ADNS Inc. III empowers afloat units with less dependence on the shore for establishing connectivity and increased resiliency through path diversity within an AOR. When it comes to resilient networks, availability is the key. ADNS Inc. III provides greater resiliency than any afloat IP provisioning system the U.S. Navy has seen before and it is up to us, as career fleet communicators, to use ADNS Inc. III to its greatest extent.
Author’s Note: The descriptions and diagrams of the various communications paths and equipment strings are generalizations and do not include every piece of equipment in the path. The reason is two-fold: First, that level of detail is not necessary to convey the advantages of ADNS Inc. III over Inc. II or how to best employ ADNS Inc. III. Second, much of the equipment not included in the descriptions and diagrams varies from site to site in configuration.

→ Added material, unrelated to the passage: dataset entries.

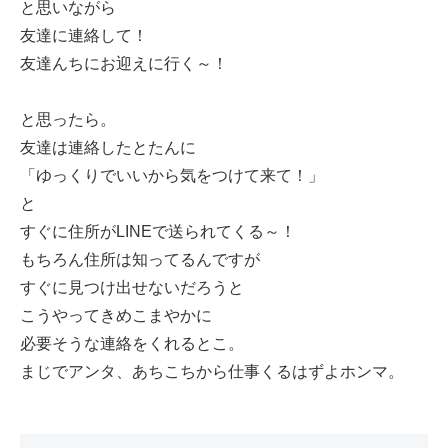
と思いながら
友達に連絡して！
友達んちにお迎えに行く～！
と思ったら。
友達は連絡したとたんに
「ゆっくりでいいから気をつけて来て！」
と
すぐに住所がLINEで送られてくる～！
もちろん住所は知ってるんですが
すぐに見つけ出せないだろうと
こうやってきめこまやかに
必要そうな連絡をくれるとこ。
まじでアンタ、あちこちから仕事くるはずよホンマ。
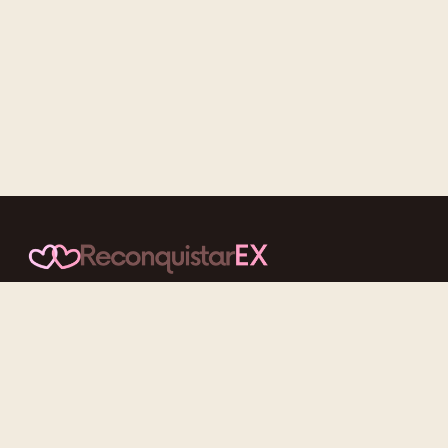
Conteúdos cuidadosos, testes acolhedores e mensagens que
reaproximam quem nunca deveria ter se afastado.
f
ig
tt
yt
Categorias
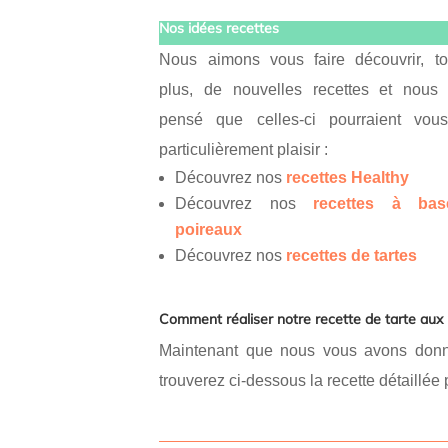
Nos idées recettes
Nous aimons vous faire découvrir, to
plus, de nouvelles recettes et nous
pensé que celles-ci pourraient vous
particulièrement plaisir :
Découvrez nos
recettes Healthy
Découvrez nos
recettes à ba
poireaux
Découvrez nos
recettes de tartes
Comment réaliser notre recette de tarte aux 
Maintenant que nous vous avons donné 
trouverez ci-dessous la recette détaillée 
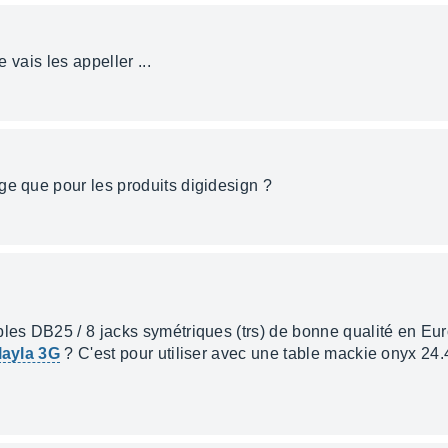
e vais les appeller ...
ge que pour les produits digidesign ?
bles DB25 / 8 jacks symétriques (trs) de bonne qualité en Eur
layla 3G
? C'est pour utiliser avec une table mackie onyx 24.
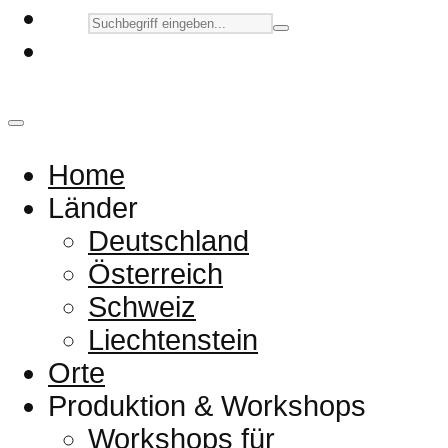
Home
Länder
Deutschland
Österreich
Schweiz
Liechtenstein
Orte
Produktion & Workshops
Workshops für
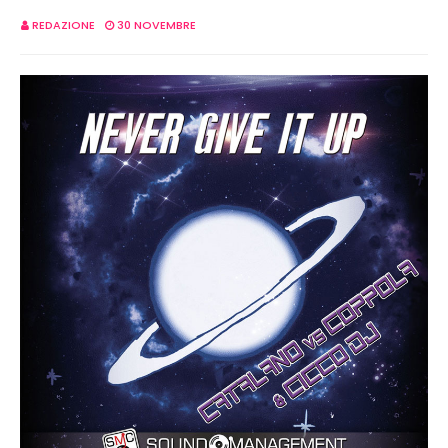
REDAZIONE
30 NOVEMBRE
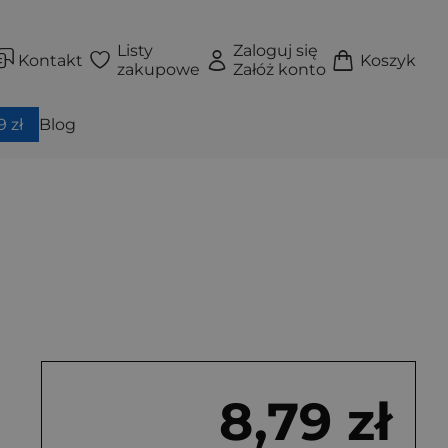
Listy
Zaloguj się
Kontakt
Koszyk
zakupowe
Załóż konto
 zł
Blog
8,79 zł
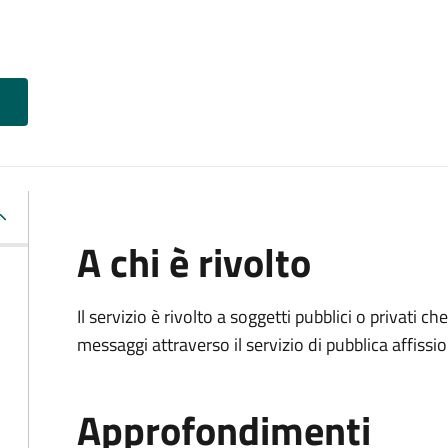
A chi è rivolto
Il servizio è rivolto a soggetti pubblici o privati 
messaggi attraverso il servizio di pubblica affissio
Approfondimenti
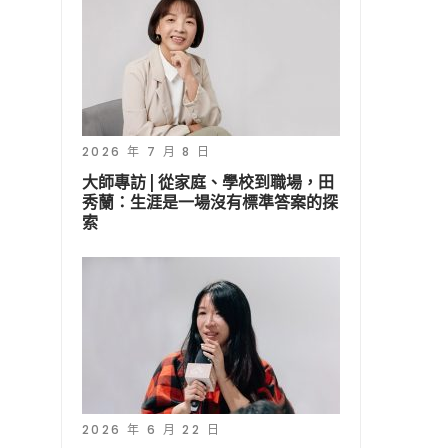
2026 年 7 月 8 日
大師專訪 | 從家庭、學校到職場，田
秀蘭：生涯是一場沒有標準答案的探
索
2026 年 6 月 22 日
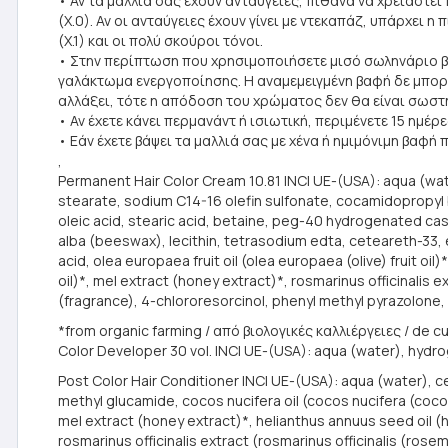
• Αν τα μαλλιά σας έχουν ανταύγειες, πιθανά να χρειαστε
(Χ.0). Αν οι ανταύγειες έχουν γίνει με ντεκαπάζ, υπάρχε
(Χ.1) και οι πολύ σκούροι τόνοι.
• Στην περίπτωση που χρησιμοποιήσετε μισό σωληνάριο β
γαλάκτωμα ενεργοποίησης. Η αναμεμειγμένη βαφή δε μπορεί
αλλάξει, τότε η απόδοση του χρώματος δεν θα είναι σωστ
• Αν έχετε κάνει περμανάντ ή ισιωτική, περιμένετε 15 ημέρε
• Εάν έχετε βάψει τα μαλλιά σας με χένα ή ημιμόνιμη βαφή
,
Permanent Hair Color Cream 10.81 INCI UE-(USA): aqua (wate
stearate, sodium C14-16 olefin sulfonate, cocamidopropyl be
oleic acid, stearic acid, betaine, peg-40 hydrogenated cas
alba (beeswax), lecithin, tetrasodium edta, ceteareth-33, e
acid, olea europaea fruit oil (olea europaea (olive) fruit o
oil)*, mel extract (honey extract)*, rosmarinus officinalis
(fragrance), 4-chlororesorcinol, phenyl methyl pyrazolon
*from organic farming / από βιολογικές καλλιέργειες / de c
Color Developer 30 vol. INCI UE-(USA): aqua (water), hydrog
Post Color Hair Conditioner INCI UE-(USA): aqua (water), cet
methyl glucamide, cocos nucifera oil (cocos nucifera (coconu
mel extract (honey extract)*, helianthus annuus seed oil (h
rosmarinus officinalis extract (rosmarinus officinalis (rosema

Lt. Cmdr. Christopher B. Landis is approaching the end of his three-year tour at NCTS Naples, after which he will report to USS JOHN C STENNIS (CVN 74) as the Combat Systems Information Officer. Previously, he served on USS PAUL HAMILTON (DDG 60) as a Surface Warfare Officer in the Engineering Department and then in 2009 transferred to the Information Professional Officer Community to serve on USS INDEPENDENCE (LCS 2) Gold Crew as the Electronics Material Officer. He has a Master of Information Technology Strategy from Carnegie Mellon University.
The views expressed here are solely those of the author, and do not necessarily reflect those of the Department of the Navy, Department of Defense or the United States government.